- _Problem statement_
When you spot the word "spåra" in a line of the data below, copy that line.

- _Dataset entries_
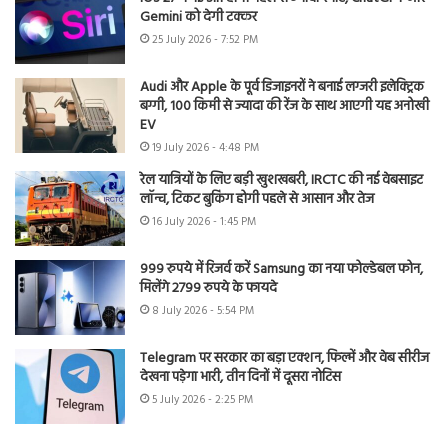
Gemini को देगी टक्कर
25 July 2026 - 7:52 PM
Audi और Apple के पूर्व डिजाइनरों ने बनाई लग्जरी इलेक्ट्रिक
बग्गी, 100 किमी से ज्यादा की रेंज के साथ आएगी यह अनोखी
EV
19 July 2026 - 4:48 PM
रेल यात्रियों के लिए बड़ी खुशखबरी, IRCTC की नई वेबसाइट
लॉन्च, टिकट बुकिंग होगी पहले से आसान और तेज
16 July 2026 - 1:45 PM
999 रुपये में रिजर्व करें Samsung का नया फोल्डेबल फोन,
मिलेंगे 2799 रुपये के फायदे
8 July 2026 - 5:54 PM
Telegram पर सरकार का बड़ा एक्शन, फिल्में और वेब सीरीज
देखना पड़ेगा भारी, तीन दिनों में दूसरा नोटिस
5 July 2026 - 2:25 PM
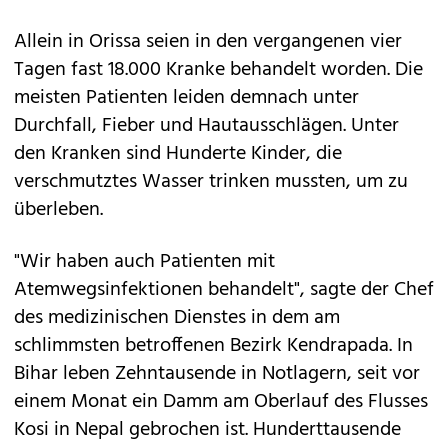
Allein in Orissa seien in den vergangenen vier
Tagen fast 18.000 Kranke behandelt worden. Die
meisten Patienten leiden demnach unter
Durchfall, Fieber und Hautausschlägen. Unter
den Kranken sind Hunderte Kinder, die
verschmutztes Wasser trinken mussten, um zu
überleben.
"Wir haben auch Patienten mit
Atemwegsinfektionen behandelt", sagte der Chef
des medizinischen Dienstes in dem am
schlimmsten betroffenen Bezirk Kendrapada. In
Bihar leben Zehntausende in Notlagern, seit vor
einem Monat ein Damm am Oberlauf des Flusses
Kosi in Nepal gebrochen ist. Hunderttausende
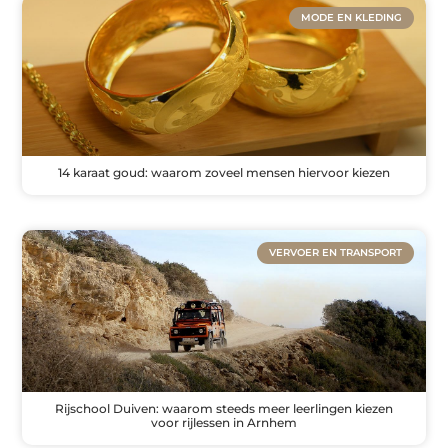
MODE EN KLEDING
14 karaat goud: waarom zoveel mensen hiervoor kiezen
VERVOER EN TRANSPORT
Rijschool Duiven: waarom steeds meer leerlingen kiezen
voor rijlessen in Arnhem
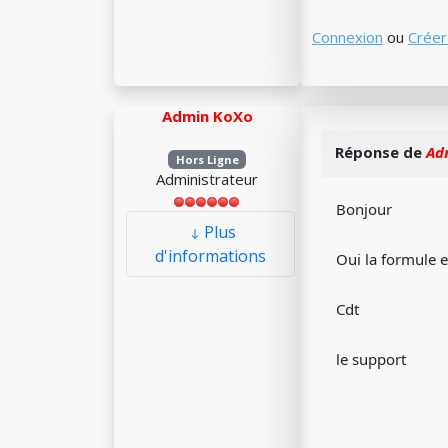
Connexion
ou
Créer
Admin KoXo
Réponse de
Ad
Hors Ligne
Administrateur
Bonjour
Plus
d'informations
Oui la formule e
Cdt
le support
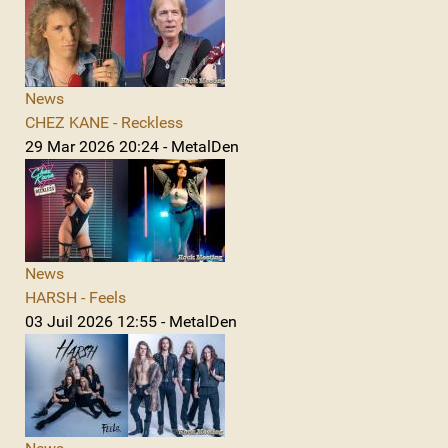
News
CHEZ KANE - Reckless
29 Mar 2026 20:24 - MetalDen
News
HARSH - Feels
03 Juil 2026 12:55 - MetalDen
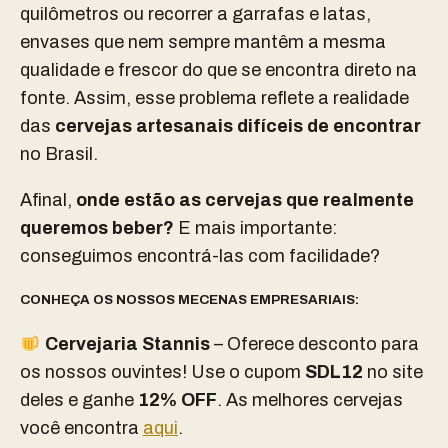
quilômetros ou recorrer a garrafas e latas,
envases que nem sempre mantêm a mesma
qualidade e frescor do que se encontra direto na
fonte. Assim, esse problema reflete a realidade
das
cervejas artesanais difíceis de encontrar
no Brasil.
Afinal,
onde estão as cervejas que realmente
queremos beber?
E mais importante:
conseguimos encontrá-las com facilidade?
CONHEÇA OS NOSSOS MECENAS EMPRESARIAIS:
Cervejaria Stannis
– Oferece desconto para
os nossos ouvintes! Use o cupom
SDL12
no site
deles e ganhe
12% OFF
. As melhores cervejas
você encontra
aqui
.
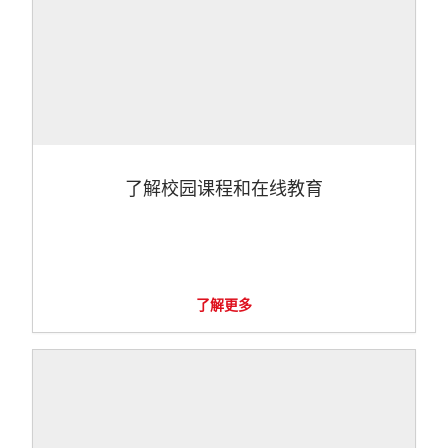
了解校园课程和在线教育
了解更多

==

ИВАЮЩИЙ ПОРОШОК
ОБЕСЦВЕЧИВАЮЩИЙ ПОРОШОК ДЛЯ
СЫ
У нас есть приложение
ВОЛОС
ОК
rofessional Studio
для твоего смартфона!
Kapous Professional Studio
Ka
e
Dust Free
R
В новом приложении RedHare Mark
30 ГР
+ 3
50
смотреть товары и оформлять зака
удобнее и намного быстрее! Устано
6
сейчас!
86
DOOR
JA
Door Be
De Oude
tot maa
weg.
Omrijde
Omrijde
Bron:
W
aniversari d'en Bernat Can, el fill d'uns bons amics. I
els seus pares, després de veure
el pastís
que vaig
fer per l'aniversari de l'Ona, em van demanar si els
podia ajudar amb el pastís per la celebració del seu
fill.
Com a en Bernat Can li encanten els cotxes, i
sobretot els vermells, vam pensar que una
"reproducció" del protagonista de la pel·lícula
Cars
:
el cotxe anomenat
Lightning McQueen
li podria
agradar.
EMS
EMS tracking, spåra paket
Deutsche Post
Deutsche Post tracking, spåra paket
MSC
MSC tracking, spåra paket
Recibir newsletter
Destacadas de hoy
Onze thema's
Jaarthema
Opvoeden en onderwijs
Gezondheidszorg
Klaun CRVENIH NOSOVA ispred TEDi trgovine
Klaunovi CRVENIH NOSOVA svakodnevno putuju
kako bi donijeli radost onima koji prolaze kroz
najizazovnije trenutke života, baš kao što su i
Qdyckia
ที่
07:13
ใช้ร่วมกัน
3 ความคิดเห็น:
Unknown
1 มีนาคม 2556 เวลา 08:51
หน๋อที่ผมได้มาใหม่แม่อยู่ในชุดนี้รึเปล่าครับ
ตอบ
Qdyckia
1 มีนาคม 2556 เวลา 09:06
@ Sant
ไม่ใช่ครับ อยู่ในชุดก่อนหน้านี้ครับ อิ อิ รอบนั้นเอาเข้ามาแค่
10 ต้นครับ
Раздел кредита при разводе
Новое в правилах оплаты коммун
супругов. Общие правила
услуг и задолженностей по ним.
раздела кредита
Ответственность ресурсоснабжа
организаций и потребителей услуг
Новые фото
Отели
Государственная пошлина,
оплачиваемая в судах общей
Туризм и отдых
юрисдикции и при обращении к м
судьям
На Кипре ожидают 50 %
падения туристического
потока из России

* * *

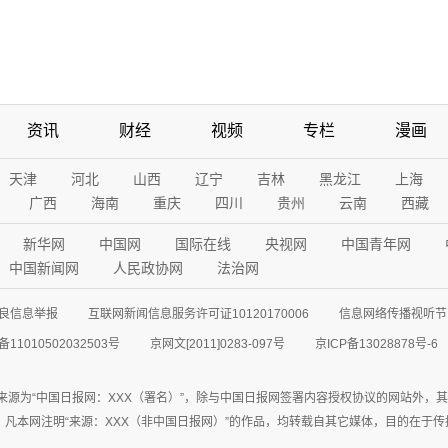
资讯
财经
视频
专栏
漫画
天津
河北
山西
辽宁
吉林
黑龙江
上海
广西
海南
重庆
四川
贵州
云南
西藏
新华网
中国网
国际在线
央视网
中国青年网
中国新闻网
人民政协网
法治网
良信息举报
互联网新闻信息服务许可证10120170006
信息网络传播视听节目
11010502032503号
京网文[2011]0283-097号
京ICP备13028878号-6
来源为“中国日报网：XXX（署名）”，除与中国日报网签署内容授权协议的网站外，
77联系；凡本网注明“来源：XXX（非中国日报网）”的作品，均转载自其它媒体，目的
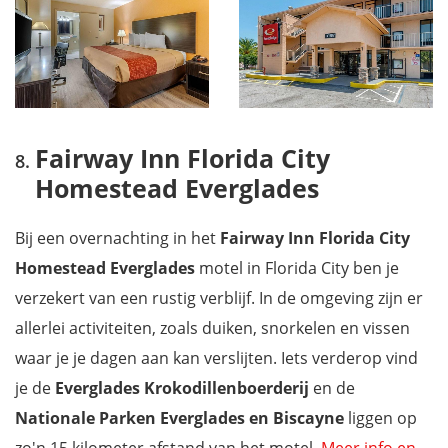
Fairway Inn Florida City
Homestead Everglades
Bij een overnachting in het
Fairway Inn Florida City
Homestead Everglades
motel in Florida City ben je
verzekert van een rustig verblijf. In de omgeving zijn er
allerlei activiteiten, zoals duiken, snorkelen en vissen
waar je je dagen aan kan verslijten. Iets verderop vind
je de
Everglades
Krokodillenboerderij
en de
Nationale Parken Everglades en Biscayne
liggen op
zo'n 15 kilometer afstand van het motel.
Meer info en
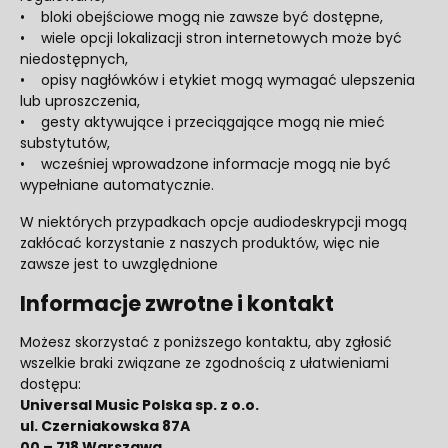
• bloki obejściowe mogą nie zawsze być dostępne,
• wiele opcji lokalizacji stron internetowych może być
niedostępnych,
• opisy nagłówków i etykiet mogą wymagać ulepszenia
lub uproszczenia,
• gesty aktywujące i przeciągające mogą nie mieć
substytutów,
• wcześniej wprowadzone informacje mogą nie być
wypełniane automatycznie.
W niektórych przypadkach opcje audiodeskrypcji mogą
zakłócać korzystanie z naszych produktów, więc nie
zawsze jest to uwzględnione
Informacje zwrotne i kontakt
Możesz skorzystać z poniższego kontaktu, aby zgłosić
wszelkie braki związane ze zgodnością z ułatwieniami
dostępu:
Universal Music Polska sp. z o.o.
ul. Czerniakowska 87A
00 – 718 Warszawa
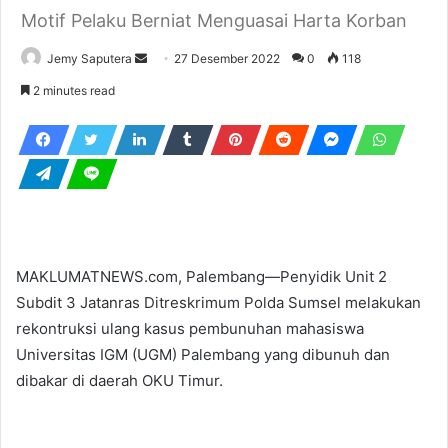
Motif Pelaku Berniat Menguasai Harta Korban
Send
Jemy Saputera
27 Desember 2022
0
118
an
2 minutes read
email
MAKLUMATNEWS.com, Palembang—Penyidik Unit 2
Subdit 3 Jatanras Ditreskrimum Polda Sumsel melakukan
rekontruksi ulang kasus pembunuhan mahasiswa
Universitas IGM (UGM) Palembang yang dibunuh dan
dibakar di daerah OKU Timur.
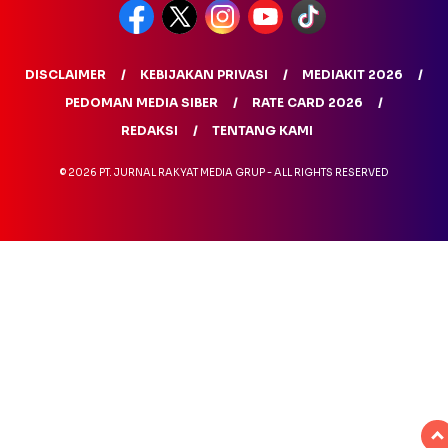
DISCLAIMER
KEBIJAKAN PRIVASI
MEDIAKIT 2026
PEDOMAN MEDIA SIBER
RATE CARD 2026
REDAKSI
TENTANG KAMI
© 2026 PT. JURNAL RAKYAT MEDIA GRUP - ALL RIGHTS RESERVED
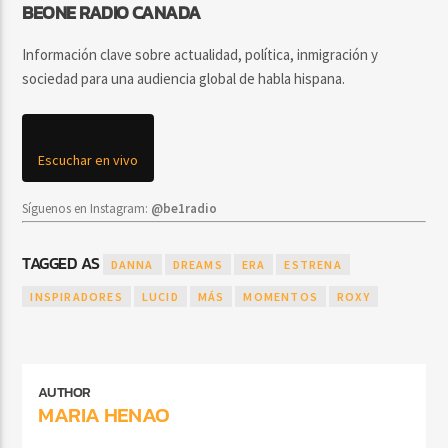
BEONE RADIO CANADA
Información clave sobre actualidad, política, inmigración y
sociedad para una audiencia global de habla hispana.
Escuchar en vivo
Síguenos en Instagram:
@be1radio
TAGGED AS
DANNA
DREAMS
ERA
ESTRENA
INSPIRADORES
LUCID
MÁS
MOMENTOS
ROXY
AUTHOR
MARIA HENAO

- _Exercise solution_
EMS tracking, spåra paket
Deutsche Post tracking, spåra paket
MSC tracking, spåra paket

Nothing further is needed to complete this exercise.